I didn’t like people in my 20’s and I’m not sure why a decade filled with divorce, moving across the country twice, and working with the general public would change that. Maybe it is a hormonal, maternal instinct, or the desire to be more like my role models and less like the family members who came before me blazing their own destructive path of coldness and the belief that pushing others away was a sign of strength and the ultimate method to protect one’s heart. Just like the avant-jazz song Juice by something (a toddler possibly?) called Krokofant I start out thinking loving people could be doable; then as the song progresses, nearing an end that resembles what I can only describe as a flock of seagulls being murdered on a drum set by an angry elephant, I ask myself, “is there a point?”

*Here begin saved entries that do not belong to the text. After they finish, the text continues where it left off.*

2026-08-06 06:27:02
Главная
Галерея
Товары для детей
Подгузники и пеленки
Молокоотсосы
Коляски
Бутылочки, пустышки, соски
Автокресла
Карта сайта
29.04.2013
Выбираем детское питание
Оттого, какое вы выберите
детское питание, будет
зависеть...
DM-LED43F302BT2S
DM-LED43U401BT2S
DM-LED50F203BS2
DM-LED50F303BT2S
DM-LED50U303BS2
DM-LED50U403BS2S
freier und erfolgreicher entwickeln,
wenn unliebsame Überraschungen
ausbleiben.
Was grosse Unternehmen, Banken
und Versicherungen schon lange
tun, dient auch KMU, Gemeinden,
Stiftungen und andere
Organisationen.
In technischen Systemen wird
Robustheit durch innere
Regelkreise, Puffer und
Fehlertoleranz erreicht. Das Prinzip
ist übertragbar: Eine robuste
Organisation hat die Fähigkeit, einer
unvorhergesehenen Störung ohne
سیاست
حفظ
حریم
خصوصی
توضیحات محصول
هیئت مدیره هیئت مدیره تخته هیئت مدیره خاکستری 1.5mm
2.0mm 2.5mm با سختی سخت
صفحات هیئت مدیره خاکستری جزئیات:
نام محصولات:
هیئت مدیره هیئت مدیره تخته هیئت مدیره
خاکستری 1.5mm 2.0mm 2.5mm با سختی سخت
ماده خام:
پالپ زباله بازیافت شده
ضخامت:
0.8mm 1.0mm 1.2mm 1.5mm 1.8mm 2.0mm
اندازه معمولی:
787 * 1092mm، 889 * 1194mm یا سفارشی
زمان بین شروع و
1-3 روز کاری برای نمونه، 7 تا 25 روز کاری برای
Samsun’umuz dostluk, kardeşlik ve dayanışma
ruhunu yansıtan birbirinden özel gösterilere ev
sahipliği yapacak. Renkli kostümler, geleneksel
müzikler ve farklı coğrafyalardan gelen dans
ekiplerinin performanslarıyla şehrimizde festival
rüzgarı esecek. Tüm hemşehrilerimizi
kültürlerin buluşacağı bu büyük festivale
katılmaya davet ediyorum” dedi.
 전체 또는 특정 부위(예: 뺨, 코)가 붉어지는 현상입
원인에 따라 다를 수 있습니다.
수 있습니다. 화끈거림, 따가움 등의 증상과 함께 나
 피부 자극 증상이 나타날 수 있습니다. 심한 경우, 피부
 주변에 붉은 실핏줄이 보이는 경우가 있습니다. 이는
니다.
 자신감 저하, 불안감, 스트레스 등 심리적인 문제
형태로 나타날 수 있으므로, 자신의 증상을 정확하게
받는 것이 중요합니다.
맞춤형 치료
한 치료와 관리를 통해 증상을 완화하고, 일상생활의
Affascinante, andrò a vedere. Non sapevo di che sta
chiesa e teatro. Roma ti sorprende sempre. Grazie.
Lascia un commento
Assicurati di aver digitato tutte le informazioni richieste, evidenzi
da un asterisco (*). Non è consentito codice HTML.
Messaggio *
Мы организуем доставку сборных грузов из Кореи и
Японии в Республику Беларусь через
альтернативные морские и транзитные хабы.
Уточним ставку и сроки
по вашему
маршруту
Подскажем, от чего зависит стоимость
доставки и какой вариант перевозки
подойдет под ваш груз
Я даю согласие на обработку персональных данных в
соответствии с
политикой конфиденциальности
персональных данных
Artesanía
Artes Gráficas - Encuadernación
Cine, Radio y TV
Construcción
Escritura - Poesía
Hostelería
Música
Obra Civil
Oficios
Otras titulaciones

I don’t want to live in that gushy, all talk-no walk, preachy way that is written about in so many books written by female pastors. I just mean, maybe a smile? I cool pat on the back? A “yeah, you’re not alone” look that requires no words. You would think for someone that spent their 20’s in dreadlocks and an apartment full of Nag Champa that the whole genuine, non chelant love thing would come a little easier, but I was a hippy of the 90’s, not the 70’s. My moods resembled more of a flexitarian’s diet than that of a full fledged vegan’s. Fish liver anyone?
I can imagine that, come summer (or even this evening) I will be through and over my avant-jazz phase. Miles Davis will be on a playlist with Dave Mathews and Nine Inch Nails or maybe I will have discovered something completely new and inspiring. Maybe I will be using my Surge t-shirt to wash the car thinking of the good ol’ days that seem so far removed. But should I decide to recall former moments, this one with the avant-jazz won’t be it.